◆ **What to produce**:
Please set down exactly the lines of the listing below from the line containing "眺望を楽しむ大開口＆タイルデッキ" through the line containing "しめるように、天井・壁ギリギリまで大きく窓をと", both lines included, leaving out all other lines.

Data supplied START

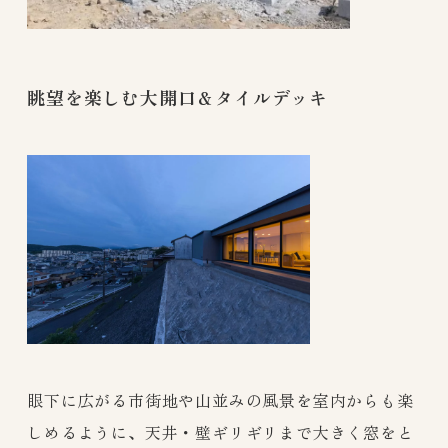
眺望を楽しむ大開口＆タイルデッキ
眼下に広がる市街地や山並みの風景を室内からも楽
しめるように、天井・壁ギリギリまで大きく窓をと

Data supplied END
Data supplied START

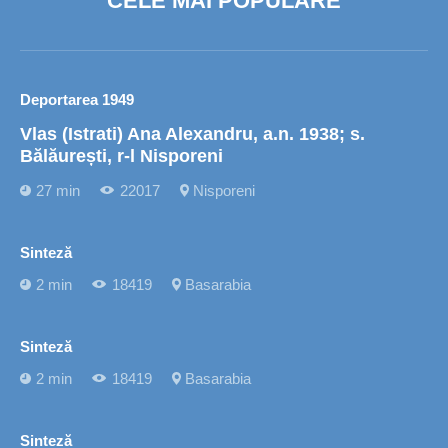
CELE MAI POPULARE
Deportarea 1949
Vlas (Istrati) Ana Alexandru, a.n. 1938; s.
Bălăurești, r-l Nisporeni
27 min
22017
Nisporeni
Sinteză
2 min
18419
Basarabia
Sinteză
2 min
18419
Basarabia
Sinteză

Data supplied END

◆ **Task response**:
眺望を楽しむ大開口＆タイルデッキ
眼下に広がる市街地や山並みの風景を室内からも楽
しめるように、天井・壁ギリギリまで大きく窓をと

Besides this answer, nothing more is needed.